Par Abderrahmane Mebtoul

Professeur de universités, expert international – Ancien directeur des études au ministère de l’Énergie et à la Sonatrach, membre de plusieurs organisations internationales -Président de la commission transition énergétique des 5+5 + Allemagne (2019).

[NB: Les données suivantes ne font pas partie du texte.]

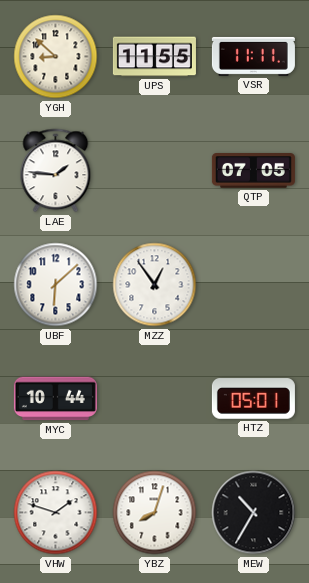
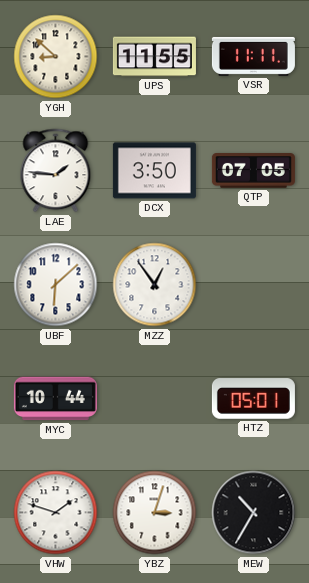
DCX: none -> 3:50
YBZ: 8:03 -> 3:03
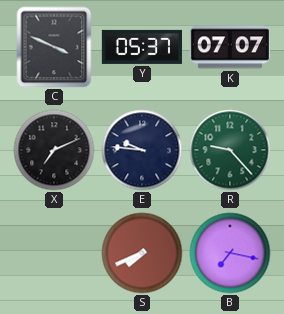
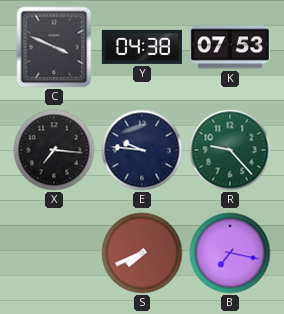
Y: 05:37 -> 04:38
K: 07:07 -> 07:53
X: 7:11 -> 7:16
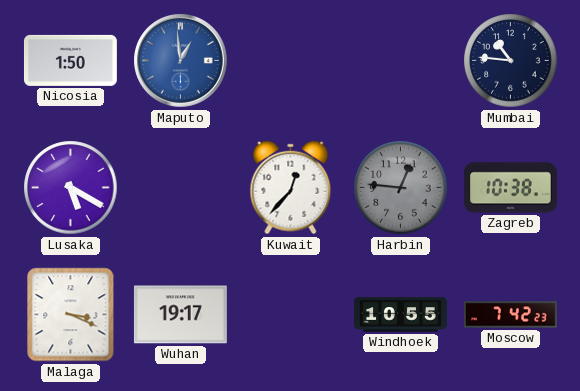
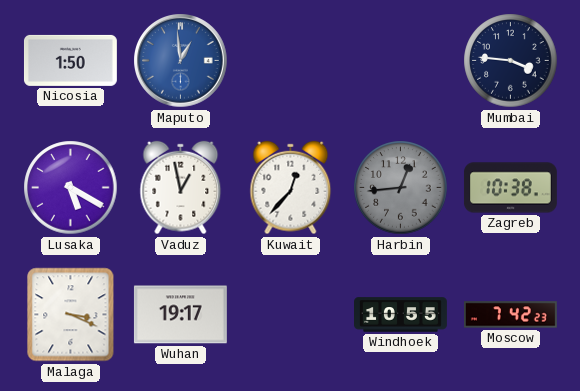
Mumbai: 10:46 -> 3:46
Vaduz: none -> 12:58
Harbin: 12:46 -> 12:44
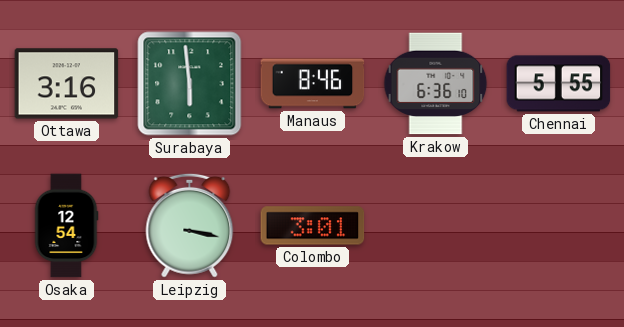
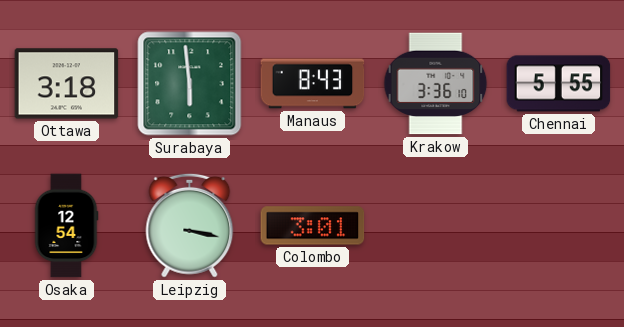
Ottawa: 3:16 -> 3:18
Manaus: 8:46 -> 8:43
Krakow: 6:36 -> 3:36
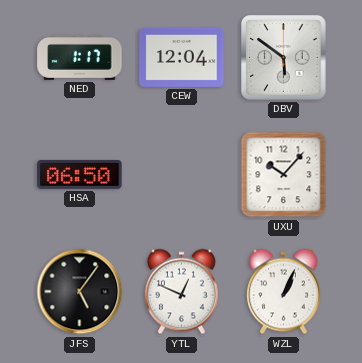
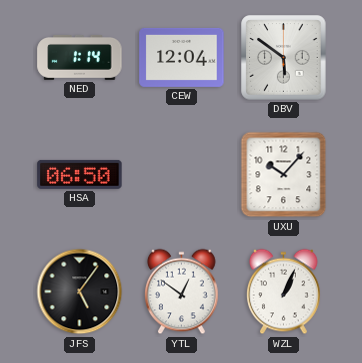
NED: 1:17 -> 1:14
YTL: 12:49 -> 12:51
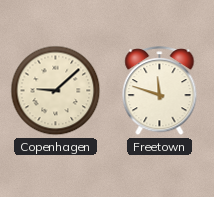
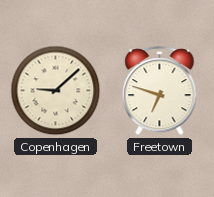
Freetown: 11:48 -> 6:48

Avec leurs dérivées, les hydrocarbures brut et semi brut représentent environ 98% des recettes de l’Algérie en devises. D’où la nécessité de comprendre les déterminants du cours du pétrole.

Selon le agences Reuters et l’AFP , dans un environnement instable, l’OPEP+ devrait maintenir les quotas actuels jusqu’à la fin 2023, ne prévoyant pas de réductions supplémentaires de la productionpour soutenir les prix, malgré la récente chute des prix du pétrole compte tenu du niveau élevé d’incertitude qui règne sur les marchés mondiaux et de la croissance économique mondiale, notamment causé par les inquiétudes concernant la santé des secteurs bancaires américain et européen. L’Opep+ maintiendra donc, selon ls mêmes sources, la réduction de la production de 2 millions de barils par jour conformément à l’accord d’octobre 2022. Le prix du pétrole connaît d’importantes fluctuations. Hier, vers 09H20 GMT, le baril de Brent de la mer du Nord pour livraison en mai prenait était coté à 75,47 dollars. Le WTI américain était à 75,42 dollars. Pour le prix sur le marché spot du gaz naturel qui revient presque au niveau de janvier 2021, selon la revue usine nouvelle devrait se négocier entre 50/60 dollars le mégawattheure pour l’année 2023 contre 300 dollars au moment du conflit en Ukraine. Le gaz était coté entre février et mars 2023 entre 48/ 52 dollars. Par exemple, le prix du MWh en France sur le marché du PEG en février 2023 est de 50, 678 euros le MWh. Cela a un impact sur les équilibres macro-économiques etsociaux de l’Algérie. Avec les dérivées, les hydrocarbures brut et semi brut représentent environ 98% des recettes en devises. D’où la nécessité de comprendre les déterminants du cours du pétrole lesquels sont au nombre de huit.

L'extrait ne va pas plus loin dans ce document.